The key to a successful escrow agreement is in the contract language and the ongoing administration. Be aware of the major components of the contract, and ensure that each has been attended to. Here are some of the basics.
The 6 Keys to a Successful Escrow Agreement
- Are your deposit contents complete, and update process and frequency defined? – If the deposit materials don’t include everything, you won’t be able to recreate your software application even with a release of the source code. Over 70% of all deposits sent in to Iron Mountain for analysis were determined to be incomplete and required additional input from the developer in order to be compiled. This could be a serious issue if your developer is uncooperative or no longer around. Also, make sure a specific deposit frequency is agreed to – whether it is monthly, quarterly or annually – you want to make sure the escrow materials include all of the latest updates.
- Have you chosen a verification plan? – A thorough verification of the materials provides assurance that, in the event of a deposit release, the licensee would be able to read, recreate and maintain the developer’s technology in-house – in essence, “step into the shoes” of their vendor. At Iron Mountain, we offer four levels of verification to our customers, depending on the criticality of the licensed technology and the business risks of the developer.
- What are your release conditions? Have you covered all the contingencies? – When many people think of escrow release conditions they immediately think of bankruptcy. “What would I do if my software vendor went under?” But, in reality, bankruptcy and insolvency only accounts for 20% of the releases we see. Loss of support is #1 with 30%, followed by ceasing business operations (without actually filing for bankruptcy) at 22%. Be specific and cover all possible circumstances.
- Are your release mechanisms, objection period & contrary instructions clearly stated? – This is where we get to the finer points of escrow agreements. There is a standard release process that includes an objection period, and there is also a demand release process which requires the escrow agent to deliver the source code unconditionally to the licensee, without an objection period, and if the developer contests the dispute is resolved after the release. Figure out which one you need and make sure you are covered.
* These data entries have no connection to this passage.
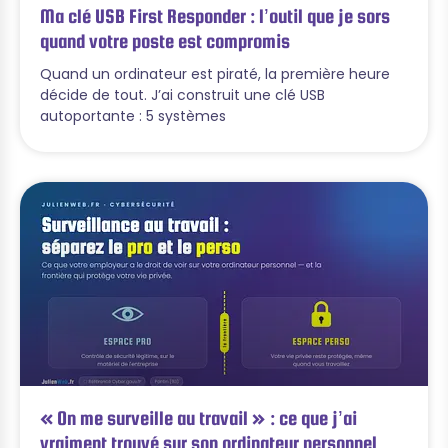
Ma clé USB First Responder : l’outil que je sors
quand votre poste est compromis
Quand un ordinateur est piraté, la première heure
décide de tout. J’ai construit une clé USB
autoportante : 5 systèmes
« On me surveille au travail » : ce que j’ai
vraiment trouvé sur son ordinateur personnel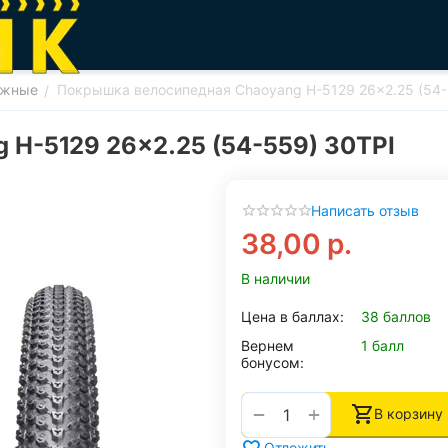
ожные
Покрышка велосипедная Chaoyang H-5129 26x2.25 (54-
/
H-5129 26x2.25 (54-559) 30TPI
Написать отзыв
38,00
р.
В наличии
Цена в баллах:
38 баллов
Вернем
1 балл
бонусом:
+
−
В корзину
Отложить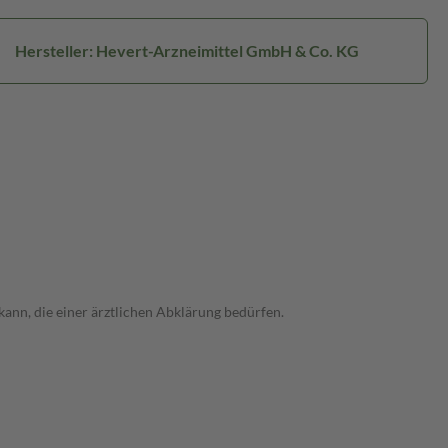
Hersteller: Hevert-Arzneimittel GmbH & Co. KG
ann, die einer ärztlichen Abklärung bedürfen.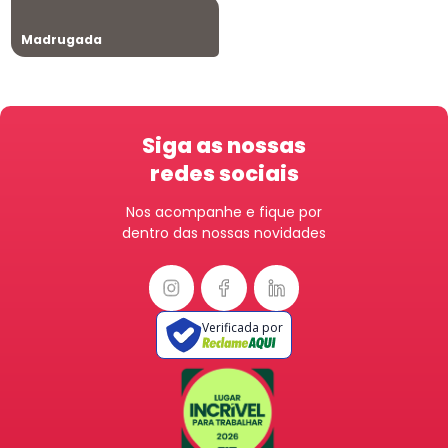
Madrugada
Siga as nossas
redes sociais
Nos acompanhe e fique por
dentro das nossas novidades
Verificada por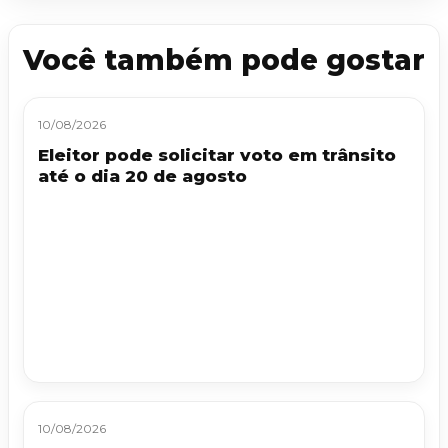
Você também pode gostar
10/08/2026
Eleitor pode solicitar voto em trânsito
até o dia 20 de agosto
10/08/2026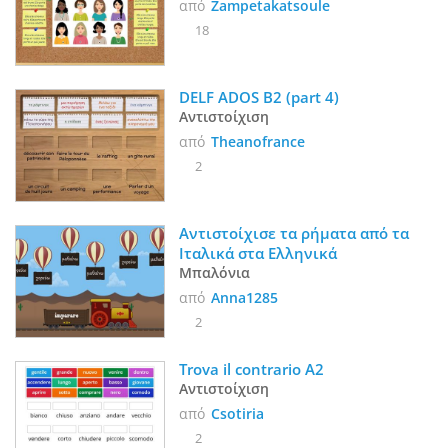
από
Zampetakatsoule
18
DELF ADOS B2 (part 4)
Αντιστοίχιση
από
Theanofrance
2
Αντιστοίχισε τα ρήματα από τα 
Ιταλικά στα Ελληνικά
Μπαλόνια
από
Anna1285
2
Trova il contrario A2
Αντιστοίχιση
από
Csotiria
2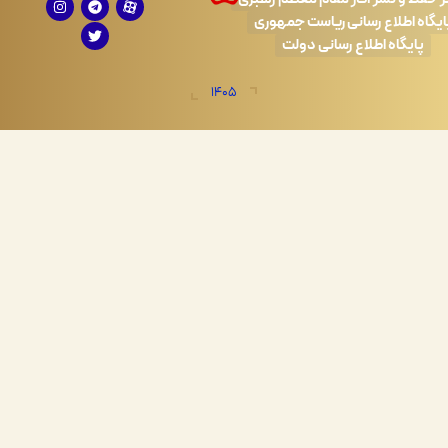
طلاع رسانی ریاست جمهوری
اه اطلاع رسانی دولت
1405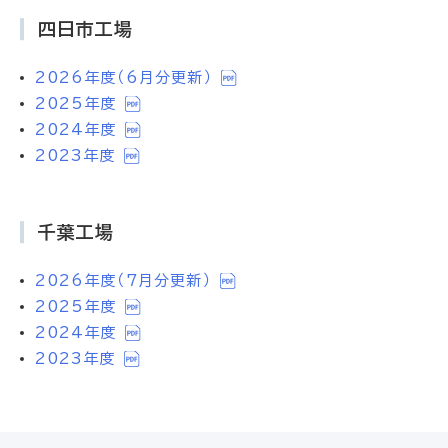
四日市工場
2026年度（6月分更新）
2025年度
2024年度
2023年度
千葉工場
2026年度（7月分更新）
2025年度
2024年度
2023年度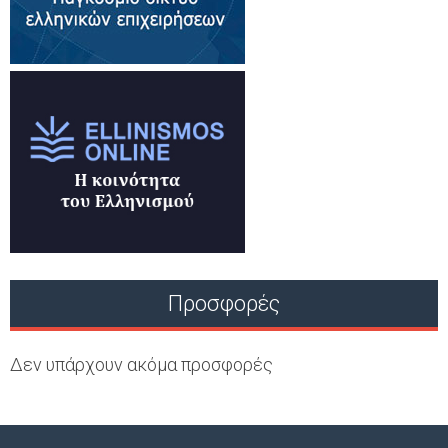
Προσφορές
Δεν υπάρχουν ακόμα προσφορές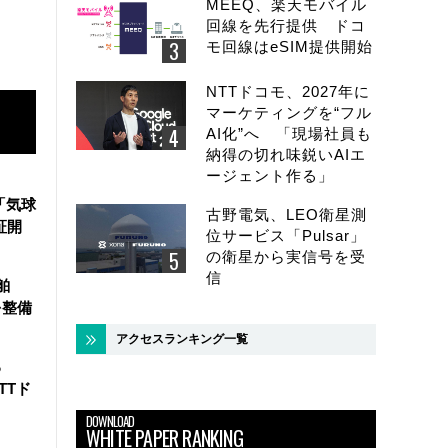
MEEQ、楽天モバイル
回線を先行提供 ドコ
モ回線はeSIM提供開始
NTTドコモ、2027年に
マーケティングを“フル
AI化”へ 「現場社員も
納得の切れ味鋭いAIエ
ージェント作る」
「気球
古野電気、LEO衛星測
証開
位サービス「Pulsar」
の衛星から実信号を受
信
舶
を整備
アクセスランキング一覧
る
TTド
DOWNLOAD
WHITE PAPER RANKING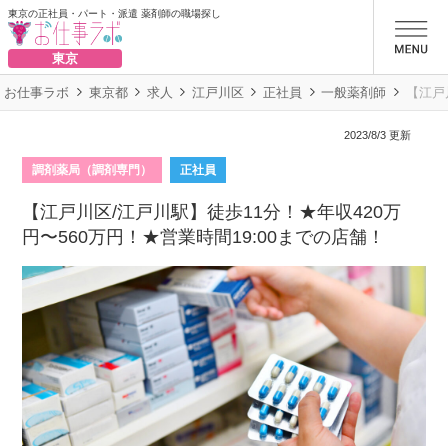
東京の正社員・パート・派遣 薬剤師の職場探し
お仕事ラボ
東京
お仕事ラボ
東京都
求人
江戸川区
正社員
一般薬剤師
【江戸
2023/8/3 更新
調剤薬局（調剤専門）
正社員
【江戸川区/江戸川駅】徒歩11分！★年収420万
円〜560万円！★営業時間19:00までの店舗！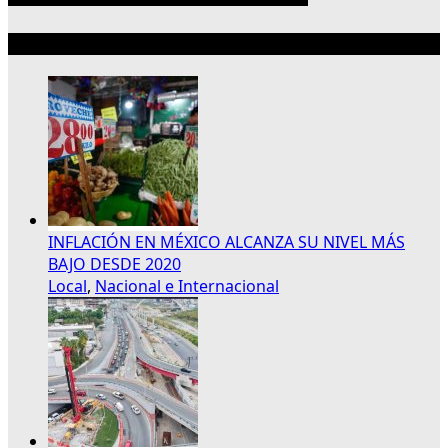
Lo más reciente
INFLACIÓN EN MÉXICO ALCANZA SU NIVEL MÁS
BAJO DESDE 2020
Local
,
Nacional e Internacional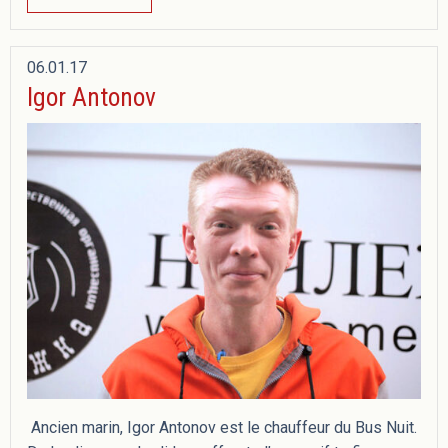
06.01.17
Igor Antonov
Ancien marin, Igor Antonov est le chauffeur du Bus Nuit.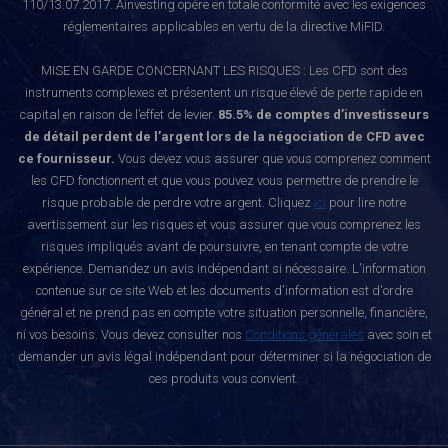
110/13.07.2017. Ainvesting opère en totale conformité avec les exigences
réglementaires applicables en vertu de la directive MiFID.
MISE EN GARDE CONCERNANT LES RISQUES : Les CFD sont des
instruments complexes et présentent un risque élevé de perte rapide en
capital en raison de l’effet de levier.
85.5% de comptes d’investisseurs
de détail perdent de l’argent lors de la négociation de CFD avec
ce fournisseur.
Vous devez vous assurer que vous comprenez comment
les CFD fonctionnent et que vous pouvez vous permettre de prendre le
risque probable de perdre votre argent. Cliquez
ici
pour lire notre
avertissement sur les risques et vous assurer que vous comprenez les
risques impliqués avant de poursuivre, en tenant compte de votre
expérience. Demandez un avis indépendant si nécessaire. L'information
contenue sur ce site Web et les documents d'information est d'ordre
général et ne prend pas en compte votre situation personnelle, financière,
ni vos besoins. Vous devez consulter nos
Conditions générales
avec soin et
demander un avis légal indépendant pour déterminer si la négociation de
ces produits vous convient.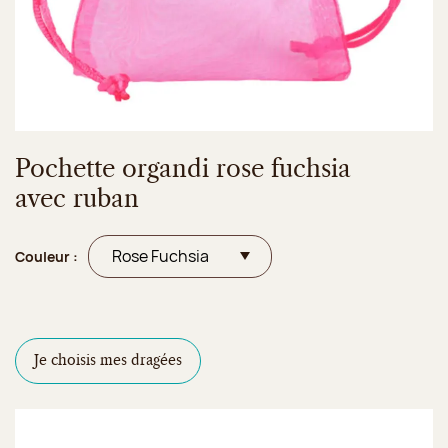
Pochette organdi rose fuchsia
avec ruban
Couleur :
Je choisis mes dragées
Configurateur de dragées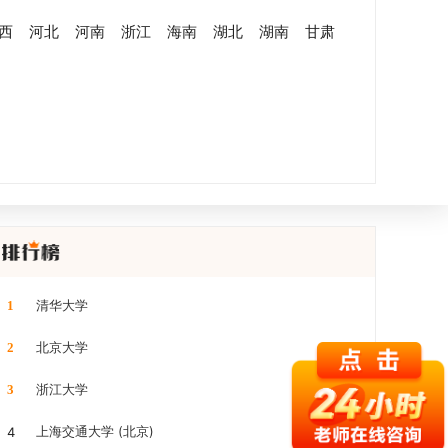
西
河北
河南
浙江
海南
湖北
湖南
甘肃
清华大学
1
北京大学
2
浙江大学
3
上海交通大学 (北京)
4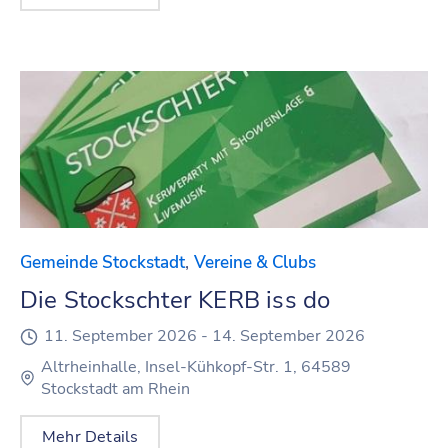
,
Gemeinde Stockstadt
Vereine & Clubs
Die Stockschter KERB iss do
11. September 2026 -
14. September 2026
Altrheinhalle, Insel-Kühkopf-Str. 1, 64589
Stockstadt am Rhein
Mehr Details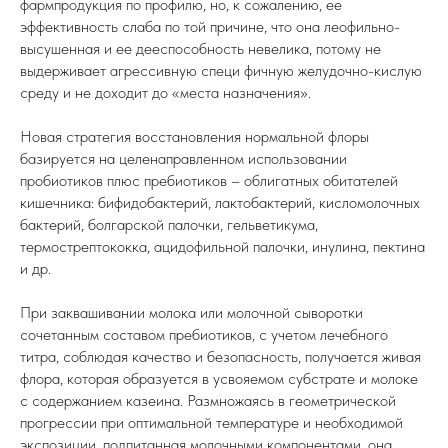
фармпродукция по профилю, но, к сожалению, ее
эффективность слаба по той причине, что она леофильно-
высушенная и ее дееспособность невелика, потому не
выдерживает агрессивную специ фичную желудочно-кислую
среду и не доходит до «места назначения».
Новая стратегия восстановления нормальной флоры
базируется на целенаправленном использовании
пробиотиков плюс пребиотиков – облигатных обитателей
кишечника: бифидобактерий, лактобактерий, кисломолочных
бактерий, болгарской палочки, гельветикума,
термострептококка, ацидофильной палочки, инулина, пектина
и др.
При заквашивании молока или молочной сыворотки
сочетанным составом пребиотиков, с учетом лечебного
титра, соблюдая качество и безопасность, получается живая
флора, которая образуется в усвояемом субстрате и молоке
с содержанием казеина. Размножаясь в геометрической
прогрессии при оптимальной температуре и необходимой
экспозиции, подпитанная молочными компонентами, она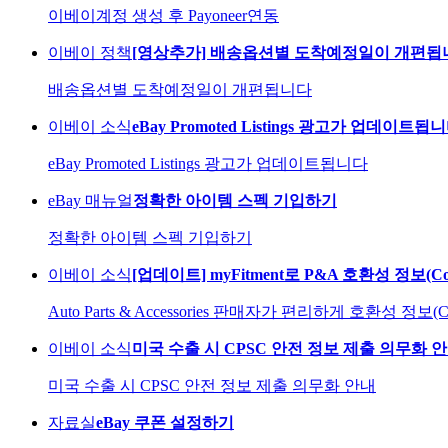
이베이계정 생성 후 Payoneer연동
이베이 정책
[영상추가] 배송옵션별 도착예정일이 개편됩
배송옵션별 도착예정일이 개편됩니다
이베이 소식
eBay Promoted Listings 광고가 업데이트됩
eBay Promoted Listings 광고가 업데이트됩니다
eBay 매뉴얼
정확한 아이템 스펙 기입하기
정확한 아이템 스펙 기입하기
이베이 소식
[업데이트] myFitment로 P&A 호환성 정보(Com
Auto Parts & Accessories 판매자가 편리하게 호환성 정보(
이베이 소식
미국 수출 시 CPSC 안전 정보 제출 의무화 안내 
미국 수출 시 CPSC 안전 정보 제출 의무화 안내
자료실
eBay 쿠폰 설정하기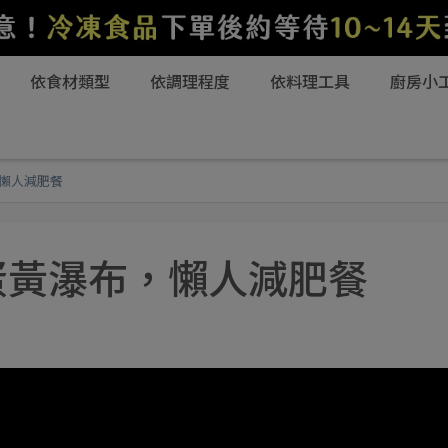
依食材類型
依調理程度
依料理工具
廚房小
，懶人減肥餐
蛋黃瀑布，懶人減肥餐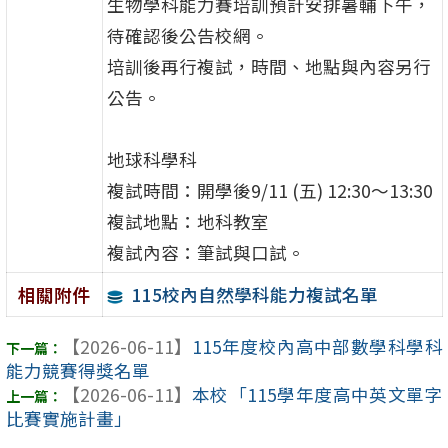
生物學科能力賽培訓預計安排暑輔下午，
待確認後公告校網。
培訓後再行複試，時間、地點與內容另行
公告。
地球科學科
複試時間：開學後9/11 (五) 12:30～13:30
複試地點：地科教室
複試內容：筆試與口試。
115校內自然學科能力複試名單
相關附件
【2026-06-11】
115年度校內高中部數學科學科
能力競賽得獎名單
【2026-06-11】
本校「115學年度高中英文單字
比賽實施計畫」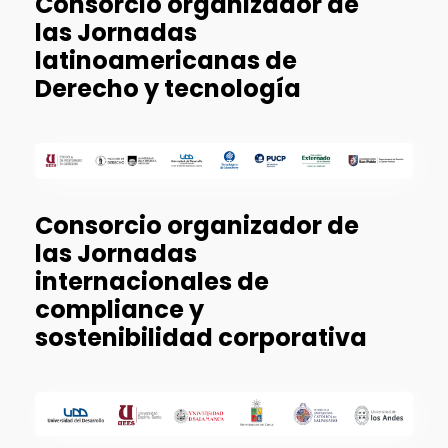
Consorcio organizador de
las Jornadas
latinoamericanas de
Derecho y tecnología
Consorcio organizador de
las Jornadas
internacionales de
compliance y
sostenibilidad corporativa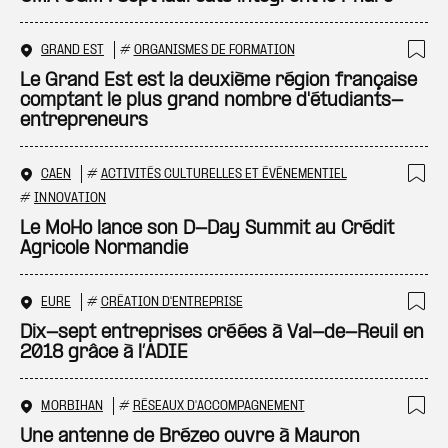
GRAND EST
#
ORGANISMES DE FORMATION
Ajo
Le Grand Est est la deuxième région française
comptant le plus grand nombre d'étudiants-
entrepreneurs
CAEN
#
ACTIVITÉS CULTURELLES ET ÉVÉNEMENTIEL
Ajo
#
INNOVATION
Le MoHo lance son D-Day Summit au Crédit
Agricole Normandie
EURE
#
CRÉATION D'ENTREPRISE
Ajo
Dix-sept entreprises créées à Val-de-Reuil en
2018 grâce à l’ADIE
MORBIHAN
#
RÉSEAUX D'ACCOMPAGNEMENT
Ajo
Une antenne de Brézeo ouvre à Mauron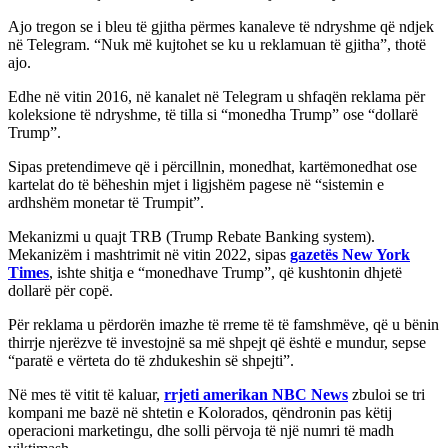
Ajo tregon se i bleu të gjitha përmes kanaleve të ndryshme që ndjek
në Telegram. “Nuk më kujtohet se ku u reklamuan të gjitha”, thotë
ajo.
Edhe në vitin 2016, në kanalet në Telegram u shfaqën reklama për
koleksione të ndryshme, të tilla si “monedha Trump” ose “dollarë
Trump”.
Sipas pretendimeve që i përcillnin, monedhat, kartëmonedhat ose
kartelat do të bëheshin mjet i ligjshëm pagese në “sistemin e
ardhshëm monetar të Trumpit”.
Mekanizmi u quajt TRB (Trump Rebate Banking system).
Mekanizëm i mashtrimit në vitin 2022, sipas
gazetës New York
Times
, ishte shitja e “monedhave Trump”, që kushtonin dhjetë
dollarë për copë.
Për reklama u përdorën imazhe të rreme të të famshmëve, që u bënin
thirrje njerëzve të investojnë sa më shpejt që është e mundur, sepse
“paratë e vërteta do të zhdukeshin së shpejti”.
Në mes të vitit të kaluar,
rrjeti amerikan NBC News
zbuloi se tri
kompani me bazë në shtetin e Kolorados, qëndronin pas këtij
operacioni marketingu, dhe solli përvoja të një numri të madh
- What are the rights to use following a release? – As a licensee, make sure you have the right to modify and otherwise maintain the technology upon release. This should be included in both the license agreement and the escrow agreement. Other rights you may want to specify include the right to use source code (not just object code), the right to make a backup copy, and the right to move the software to another location or computer.
- Have payment of fees and dispute resolution been negotiated? – Either party can pay for escrow, but as a licensee, you may want to pick up the check, rather than letting the developer pay. The party who pays the fees generally has more control over the terms, and most licensees want to develop the best agreement for their situation rather than just sign onto the developer’s agreement as a beneficiary.
And a final tip: Always negotiate and sign the escrow agreement together with the license agreement … and before you write the check!